## TASK DETAILS
Your task is to copy the lines of the data below from the line holding "Связаться с нами" through the line holding "Личный кабинет", inclusive, exactly and with nothing added.

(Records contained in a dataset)
»»

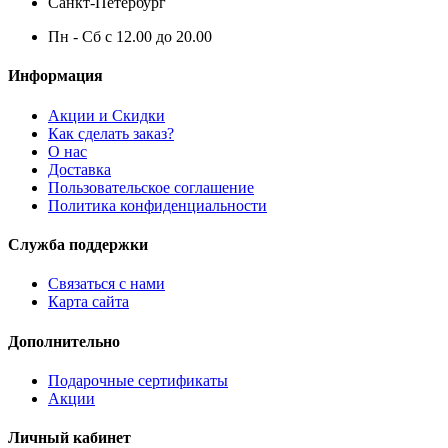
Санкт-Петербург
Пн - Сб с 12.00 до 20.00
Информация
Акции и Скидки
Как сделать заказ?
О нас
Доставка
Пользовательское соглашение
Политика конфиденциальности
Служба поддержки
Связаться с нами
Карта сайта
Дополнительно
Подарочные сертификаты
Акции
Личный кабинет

««
»»

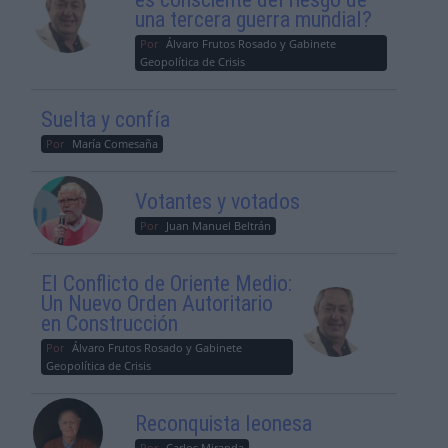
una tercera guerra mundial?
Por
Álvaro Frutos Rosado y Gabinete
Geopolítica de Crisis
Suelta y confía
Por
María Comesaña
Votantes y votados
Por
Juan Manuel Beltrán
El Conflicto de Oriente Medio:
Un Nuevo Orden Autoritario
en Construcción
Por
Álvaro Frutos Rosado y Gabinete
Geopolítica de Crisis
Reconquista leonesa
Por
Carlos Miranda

««

## RESPONSE AREA
Связаться с нами
Карта сайта
Дополнительно
Подарочные сертификаты
Акции
Личный кабинет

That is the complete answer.